____ SUPPLIED RECORDS
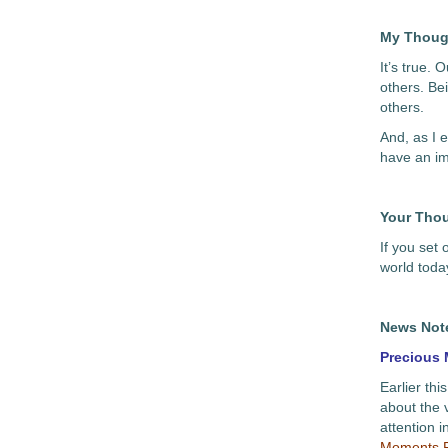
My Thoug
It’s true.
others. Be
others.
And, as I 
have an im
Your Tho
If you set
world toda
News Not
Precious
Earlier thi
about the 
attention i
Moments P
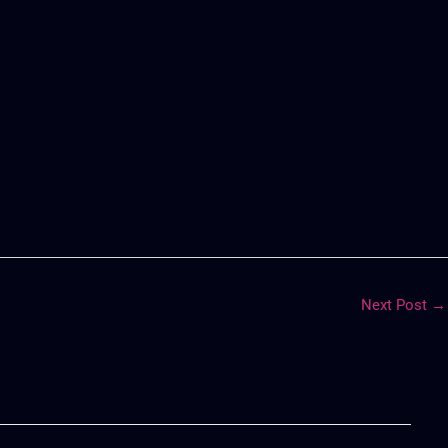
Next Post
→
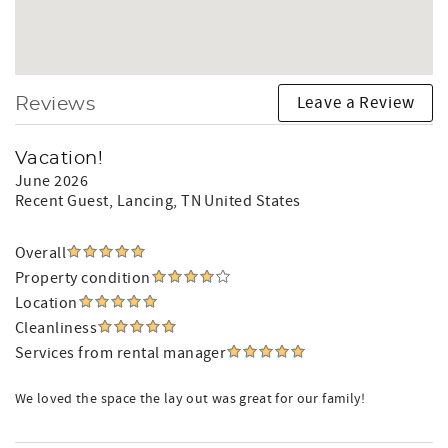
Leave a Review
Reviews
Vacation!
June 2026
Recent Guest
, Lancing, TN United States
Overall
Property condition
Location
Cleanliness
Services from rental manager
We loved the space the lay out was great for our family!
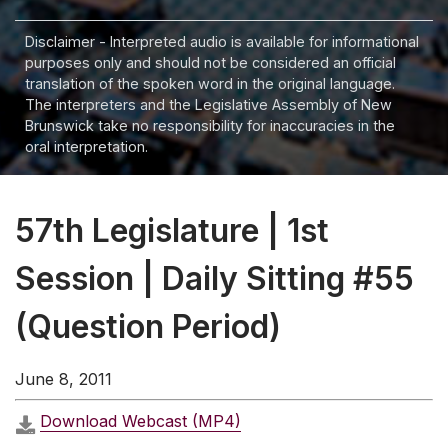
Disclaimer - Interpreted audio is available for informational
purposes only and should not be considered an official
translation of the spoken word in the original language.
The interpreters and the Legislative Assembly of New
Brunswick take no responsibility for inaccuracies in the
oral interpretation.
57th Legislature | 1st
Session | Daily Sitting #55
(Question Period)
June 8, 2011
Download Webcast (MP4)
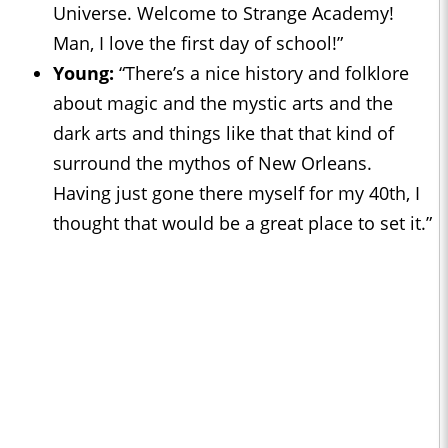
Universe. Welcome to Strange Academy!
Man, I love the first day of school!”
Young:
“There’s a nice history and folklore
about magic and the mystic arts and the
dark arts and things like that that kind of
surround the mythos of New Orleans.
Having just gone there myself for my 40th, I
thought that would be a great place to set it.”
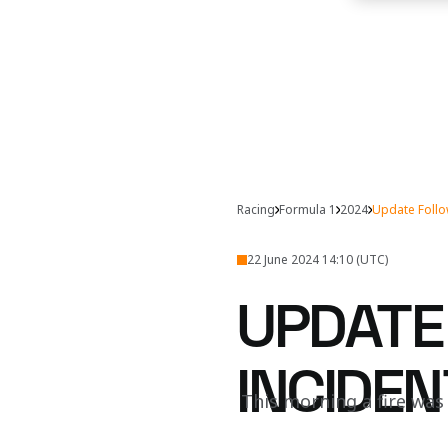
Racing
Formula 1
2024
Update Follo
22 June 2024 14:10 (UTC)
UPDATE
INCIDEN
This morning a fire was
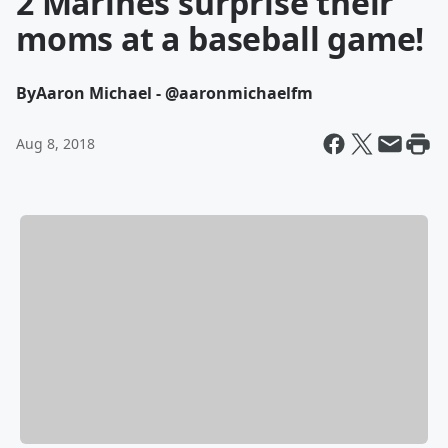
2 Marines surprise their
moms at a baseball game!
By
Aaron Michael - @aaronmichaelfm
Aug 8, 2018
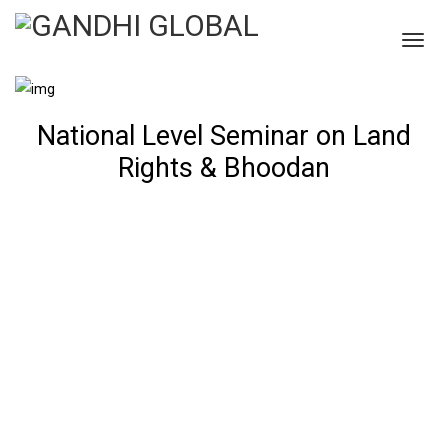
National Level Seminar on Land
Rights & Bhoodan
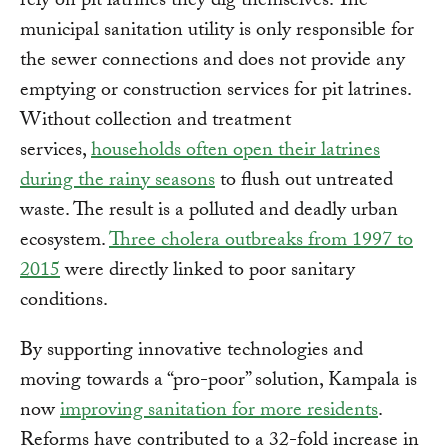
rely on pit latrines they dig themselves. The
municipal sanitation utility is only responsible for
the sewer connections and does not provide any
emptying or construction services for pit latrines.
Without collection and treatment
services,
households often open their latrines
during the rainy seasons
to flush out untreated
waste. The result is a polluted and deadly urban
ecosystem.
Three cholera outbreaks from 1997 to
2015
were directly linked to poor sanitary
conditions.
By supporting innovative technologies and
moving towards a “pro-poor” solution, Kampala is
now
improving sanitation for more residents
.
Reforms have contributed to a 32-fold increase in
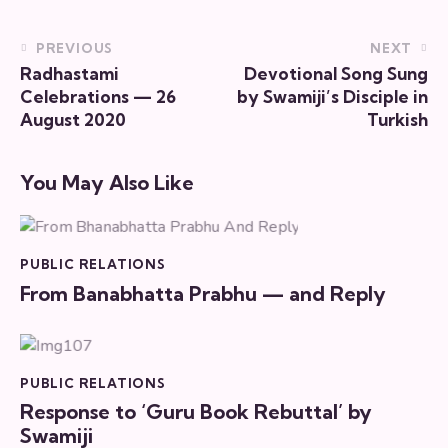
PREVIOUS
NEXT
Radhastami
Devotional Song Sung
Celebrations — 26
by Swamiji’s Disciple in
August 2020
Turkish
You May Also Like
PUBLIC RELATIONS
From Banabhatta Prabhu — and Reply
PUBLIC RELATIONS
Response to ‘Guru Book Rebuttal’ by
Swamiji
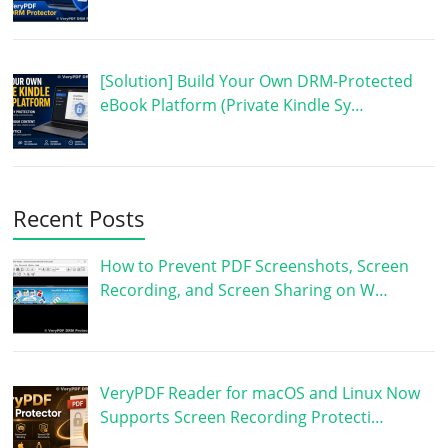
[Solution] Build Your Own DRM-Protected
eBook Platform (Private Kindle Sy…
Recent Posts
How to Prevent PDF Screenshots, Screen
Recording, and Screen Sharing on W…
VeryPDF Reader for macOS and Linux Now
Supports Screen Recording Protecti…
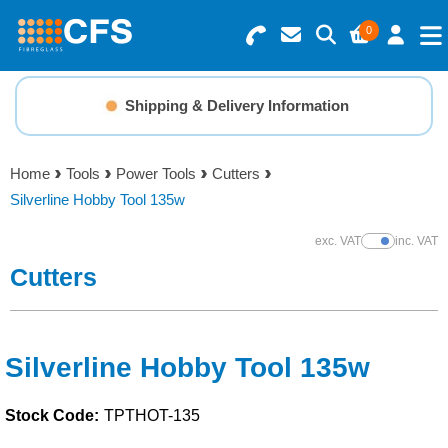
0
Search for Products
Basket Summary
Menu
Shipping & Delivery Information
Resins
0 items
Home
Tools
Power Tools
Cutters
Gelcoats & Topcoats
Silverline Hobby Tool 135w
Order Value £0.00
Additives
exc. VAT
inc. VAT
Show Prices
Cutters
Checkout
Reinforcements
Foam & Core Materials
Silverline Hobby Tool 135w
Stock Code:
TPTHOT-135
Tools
________
§ **DESCRIPTION OF THE TASK**:
Each record has to be set down verbatim, and the pictures must not appear in the copy.

§ **REPLY TO THE TASK**:
My Thoug
It’s true.
others. Be
others.
And, as I 
have an im
Your Tho
If you set
world toda
News Not
Precious
Earlier thi
about the 
attention i
Moments P
Next Post
→
Leave a Review
Reviews
Vacation!
June 2026
Recent Guest
, Lancing, TN United States
Overall
Property condition
Location
Cleanliness
Services from rental manager
We loved the space the lay out was great for our family!
Disclaimer - Interpreted audio is available for informational
purposes only and should not be considered an official
translation of the spoken word in the original language.
The interpreters and the Legislative Assembly of New
Brunswick take no responsibility for inaccuracies in the
oral interpretation.
57th Legislature | 1st
Session | Daily Sitting #55
(Question Period)
June 8, 2011
Download Webcast (MP4)
Universe. Welcome to Strange Academy!
Man, I love the first day of school!”
Young:
“There’s a nice history and folklore
about magic and the mystic arts and the
dark arts and things like that that kind of
surround the mythos of New Orleans.
Having just gone there myself for my 40th, I
thought that would be a great place to set it.”
Racing
Formula 1
2024
Update Follo
22 June 2024 14:10 (UTC)
UPDATE
INCIDEN
This morning a fire was
2 Marines surprise their
moms at a baseball game!
By
Aaron Michael - @aaronmichaelfm
Aug 8, 2018
National Level Seminar on Land
Rights & Bhoodan
rely on pit latrines they dig themselves. The
municipal sanitation utility is only responsible for
the sewer connections and does not provide any
emptying or construction services for pit latrines.
Without collection and treatment
services,
households often open their latrines
during the rainy seasons
to flush out untreated
waste. The result is a polluted and deadly urban
ecosystem.
Three cholera outbreaks from 1997 to
2015
were directly linked to poor sanitary
conditions.
By supporting innovative technologies and
moving towards a “pro-poor” solution, Kampala is
now
improving sanitation for more residents
.
Reforms have contributed to a 32-fold increase in
PREVIOUS
NEXT
Radhastami
Devotional Song Sung
Celebrations — 26
by Swamiji’s Disciple in
August 2020
Turkish
You May Also Like
PUBLIC RELATIONS
From Banabhatta Prabhu — and Reply
PUBLIC RELATIONS
Response to ‘Guru Book Rebuttal’ by
Swamiji
[Solution] Build Your Own DRM-Protected
eBook Platform (Private Kindle Sy…
Recent Posts
How to Prevent PDF Screenshots, Screen
Recording, and Screen Sharing on W…
VeryPDF Reader for macOS and Linux Now
Supports Screen Recording Protecti…
0
Search for Products
Basket Summary
Menu
Shipping & Delivery Information
Resins
0 items
Home
Tools
Power Tools
Cutters
Gelcoats & Topcoats
Silverline Hobby Tool 135w
Order Value £0.00
Additives
exc. VAT
inc. VAT
Show Prices
Cutters
Checkout
Reinforcements
Foam & Core Materials
Silverline Hobby Tool 135w
Stock Code:
TPTHOT-135
Tools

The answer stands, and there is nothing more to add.